One of Fuller's lifelong interests was using technology to revolutionize construction and improve human housing. In 1927, after inventing an easily built, air-delivered, modular apartment building, he designed the "Dymaxion House," an inexpensive, mass-produced home that could be airlifted to its location. The word "dymaxion" became synonymous with his design philosophy of "doing more with less," a phrase he later coined to reflect his growing recognition of the accelerating global trend toward the development of more efficient technology.

After 1947, one invention dominated Fuller's life and career: the geodesic dome. Lightweight, cost-effective, and easy to assemble, geodesic domes enclose more space without intrusive supporting columns than any other structure; they efficiently distribute stress; and can withstand extremely harsh conditions. Based on Fuller's "synergetic geometry," his lifelong exploration of nature's principles of design, the geodesic dome balances compression and tension forces in building.
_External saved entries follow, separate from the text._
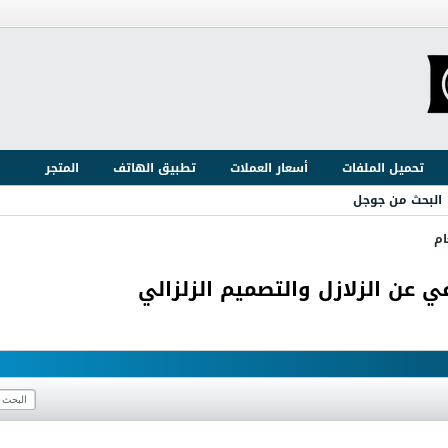
تحميل الملفات
أسعار العملات
تطبيق الهاتف
المتجر
البحث من جوجل
ام
عن الزلازل والتصميم الزلزالي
From the moment of his 1927 decision to make his life an experiment in individual initiative, Fuller addressed himself to the largest questions he could formulate. He sought to discover what it would take to "make the world work"—that is, to provide adequate food, energy, and shelter for 100% of humanity to enjoy a high standard of living.

Fuller's global thinking led him to coin the terms "Spaceship Earth" and "One-Town World." His comprehensive approach inspired such publications as the Whole Earth Catalog.

It is easy to imagine that when Fuller began his experiment in 1927 very few people were talking about the individual's ability to "make the world work," yet he made that premise central to his entire life's work. While it would be impossible to identify a direct connection between Fuller's work and the changes taking place throughout the world, it is easy to see that this basic notion is cropping up everywhere. Today, just 50 years after the beginning of his experiment, we see the phrase "making a difference" just about everywhere—in corporate, commercial, social, and personal communications.This new orientation in our society holds that the actions of the individual can and do create positive social change.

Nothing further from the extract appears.